I had a different concern though. What if Diana was right? What if our aggressive approach really was making the community feel ‘defeated and disempowered’? No-one I talked to felt that way. They may have believed we went a bit over the top from time to time, but that was one of the strengths of the site. We were aggressive, we were funny, we personalised stories and didn’t pull any punches. Was I suffering from the curse of all ambitious journalists, over-sophistication? Did the real audience, the average villager of Wye, feel differently about us?
There was only one way to find out. While Diana and Justin hissed and spat in the comments column I put together a very straightforward story that repeated her accusations then added, ‘We are keen to know if this is the general opinion in Wye. The site is a lot of work frankly and if it seen to be a bad thing it should stop. You can express your opinions in the comments below and in a poll which will be available shortly.’

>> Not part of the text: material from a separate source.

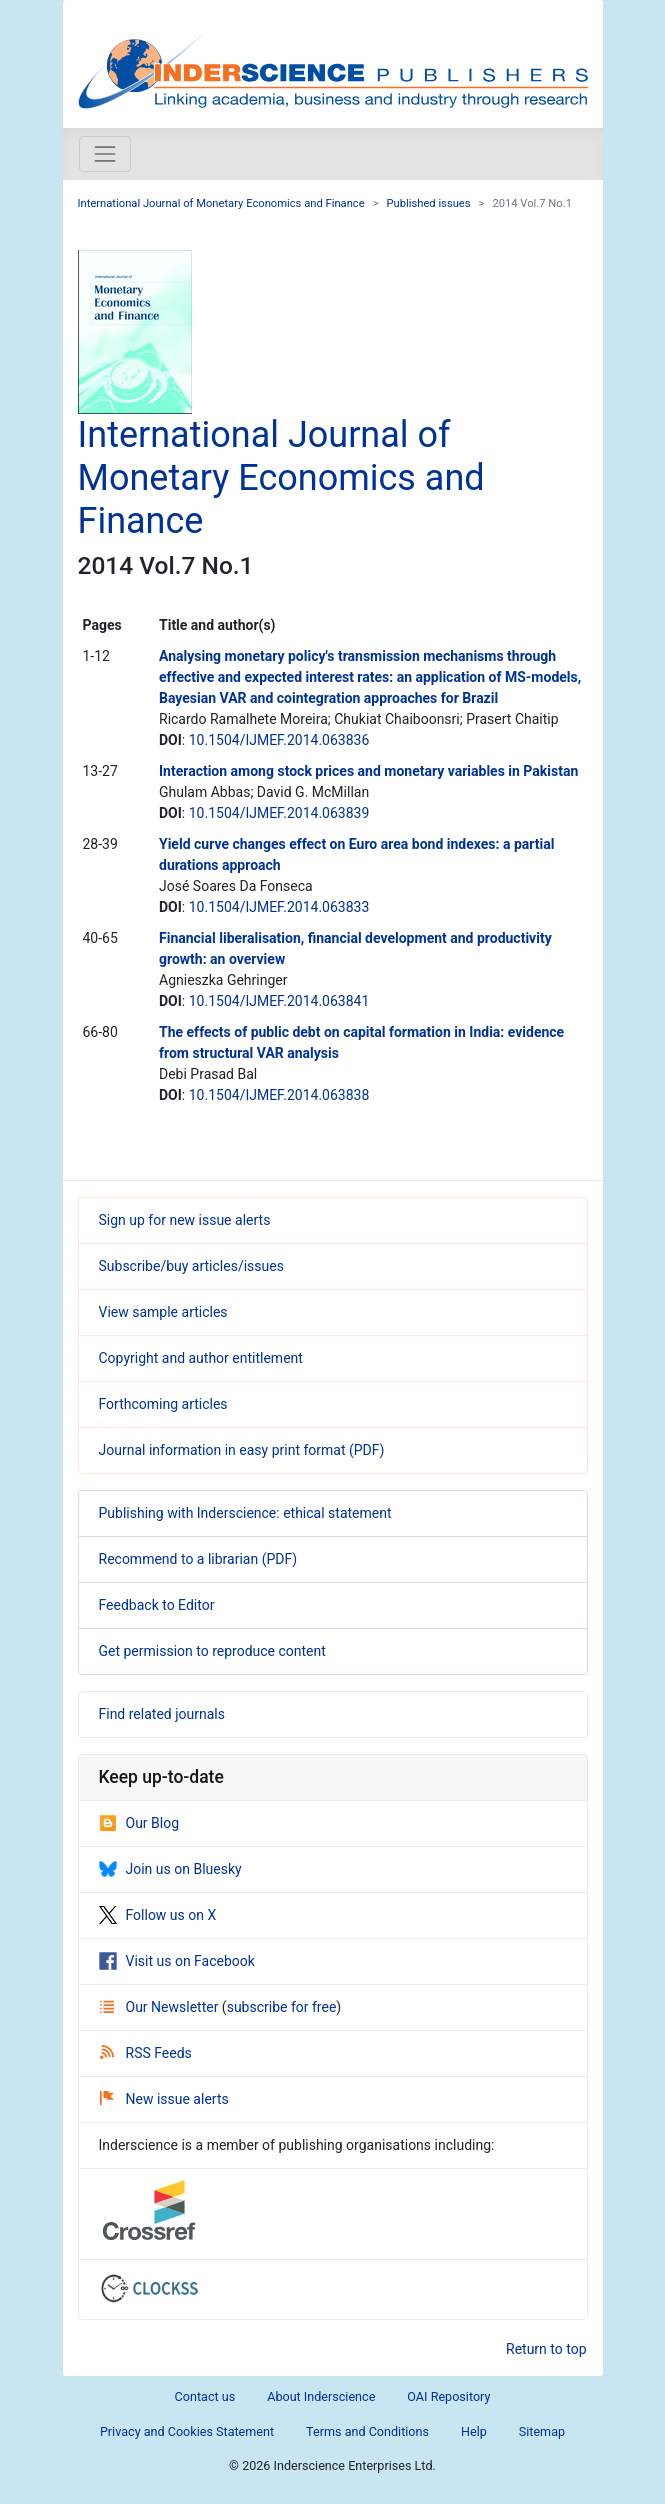  What do you see at coordinates (170, 1869) in the screenshot?
I see `Join us on Bluesky` at bounding box center [170, 1869].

It was now midday and the site was humming. We’d carried polls before. This one would simply tell us whether many people agreed that we were damaging the cause. If that was the case, I would have had no hesitation in closing the site. Sometimes journalists can become distanced from their public. A reality check from time to time was no bad idea. The early comments we got were utterly one-sided… in our favour. The poll was scarcely under way when Diana was back on the e-mail again in an entirely different mood, contrite, complaining about the stress she’d been under, pleading for everything she’d said to be taken down immediately. In a way I think she genuinely felt we had bullied her into this position. Her original statement that we were damaging the Wye cause and making the community feel ‘defeated and disempowered’ seemed to have slipped her memory.
I was fed up with the whole thing. I killed the new story and the poll, but turned down her request to remove the original comments. Plenty of people had seen them by that stage and if I took them off someone was bound to say this was censorship on our part. Justin and the Two Connies thought I’d been overly kind, and that Diana should have been left to deal with the consequences of the quite serious accusations she made. Looking back I realise they were right. Diana Pound genuinely believed what she said and had a right to say it. Others ought to have had the right to respond with their views. I was weak in falling victim to a spot of emotional blackmail. But the entire episode left a nasty taste in the mouth. The journalism of the site, our efforts to disclose what truths we could find about Imperial’s plans for the village, had never felt in better shape. We had been brought down by our someone else’s words, not our own.
From this point on I would ban all anonymous comments, something I should have done from the very start. They created unnecessary work and stress, and allowed people who didn’t have the courage to say nasty things in public the ability to utter them from behind a mask. Even so the wider remit – to generate different viewpoints and encourage debate – still felt out of kilter somehow.